### What the exercise asks
Go through the records and report each line in which the word "холсте" occurs.

### Dataset
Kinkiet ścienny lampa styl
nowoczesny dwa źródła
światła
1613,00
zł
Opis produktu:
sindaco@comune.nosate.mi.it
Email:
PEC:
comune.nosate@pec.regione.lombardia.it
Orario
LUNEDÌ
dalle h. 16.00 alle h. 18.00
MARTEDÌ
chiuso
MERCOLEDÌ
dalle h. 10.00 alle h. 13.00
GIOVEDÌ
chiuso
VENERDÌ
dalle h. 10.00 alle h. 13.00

* * *

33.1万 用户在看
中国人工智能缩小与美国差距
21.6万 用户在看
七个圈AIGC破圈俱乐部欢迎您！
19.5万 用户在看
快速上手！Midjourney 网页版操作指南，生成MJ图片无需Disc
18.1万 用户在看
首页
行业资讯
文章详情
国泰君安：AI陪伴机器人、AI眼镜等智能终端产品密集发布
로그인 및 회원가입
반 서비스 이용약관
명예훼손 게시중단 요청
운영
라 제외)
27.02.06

* * *

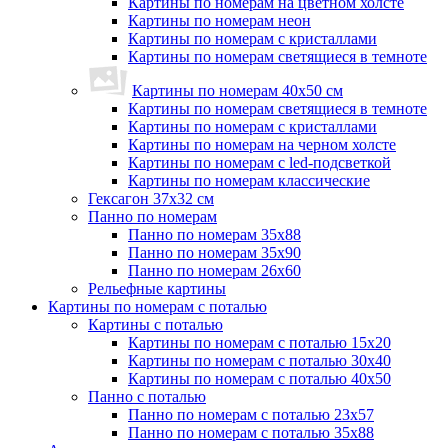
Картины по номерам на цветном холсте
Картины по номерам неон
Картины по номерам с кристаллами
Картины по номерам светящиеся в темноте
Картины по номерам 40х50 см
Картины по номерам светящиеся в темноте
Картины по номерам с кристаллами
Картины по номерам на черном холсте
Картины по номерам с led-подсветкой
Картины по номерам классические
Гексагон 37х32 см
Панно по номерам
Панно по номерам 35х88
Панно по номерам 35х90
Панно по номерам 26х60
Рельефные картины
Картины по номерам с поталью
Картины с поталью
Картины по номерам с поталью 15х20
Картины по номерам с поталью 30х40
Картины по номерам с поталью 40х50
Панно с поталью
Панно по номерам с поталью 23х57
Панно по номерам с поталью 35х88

### Exercise solution
Картины по номерам на цветном холсте
Картины по номерам на черном холсте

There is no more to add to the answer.